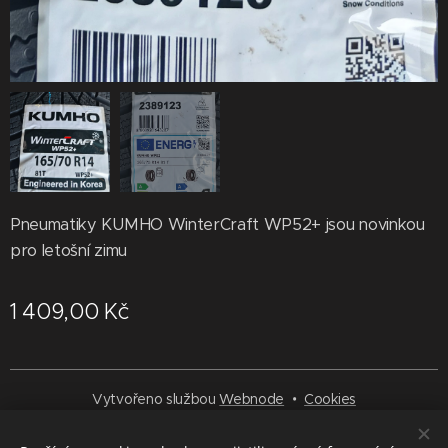
Pneumatiky KUMHO WinterCraft WP52+ jsou novinkou
pro letošní zimu
1 409,00
Kč
Vytvořeno službou
Webnode
Cookies
Jazyky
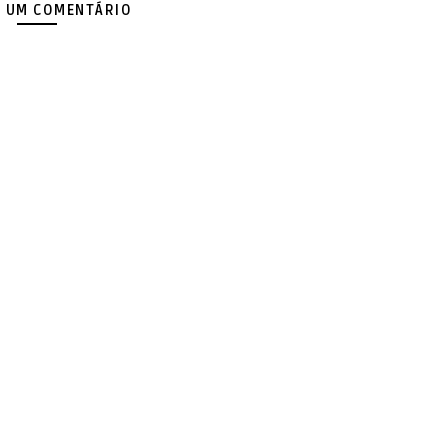
 UM COMENTÁRIO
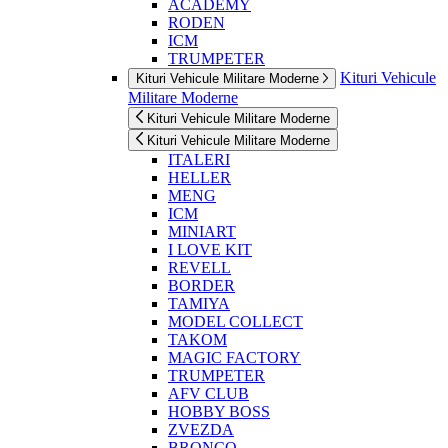
ACADEMY
RODEN
ICM
TRUMPETER
Kituri Vehicule
Kituri Vehicule Militare Moderne
Militare Moderne
Kituri Vehicule Militare Moderne
Kituri Vehicule Militare Moderne
ITALERI
HELLER
MENG
ICM
MINIART
I LOVE KIT
REVELL
BORDER
TAMIYA
MODEL COLLECT
TAKOM
MAGIC FACTORY
TRUMPETER
AFV CLUB
HOBBY BOSS
ZVEZDA
BRONCO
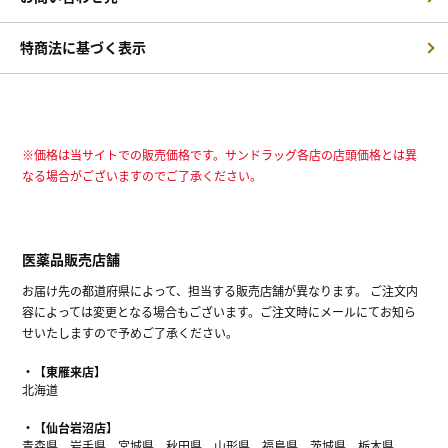
特商法に基づく表示
※価格は当サイトでの販売価格です。サンドラッグ各店の店頭価格とは異
なる場合がございますのでご了承ください。
医薬品販売店舗
お届け先の都道府県によって、担当する販売店舗が異なります。 ご注文内
容によっては変更となる場合もございます。ご注文時にメールにてお知ら
せいたしますので予めご了承ください。
【東雁来店】
北海道
【仙台岩沼店】
青森県、岩手県、宮城県、秋田県、山形県、福島県、茨城県、栃木県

__________________________________________________

* **Task statement**: Retype word for word the line above with "せいたしますので予めご了承ください。" and all lines after it, nothing else.

* **Problem solution**:
せいたしますので予めご了承ください。
【東雁来店】
北海道
【仙台岩沼店】
青森県、岩手県、宮城県、秋田県、山形県、福島県、茨城県、栃木県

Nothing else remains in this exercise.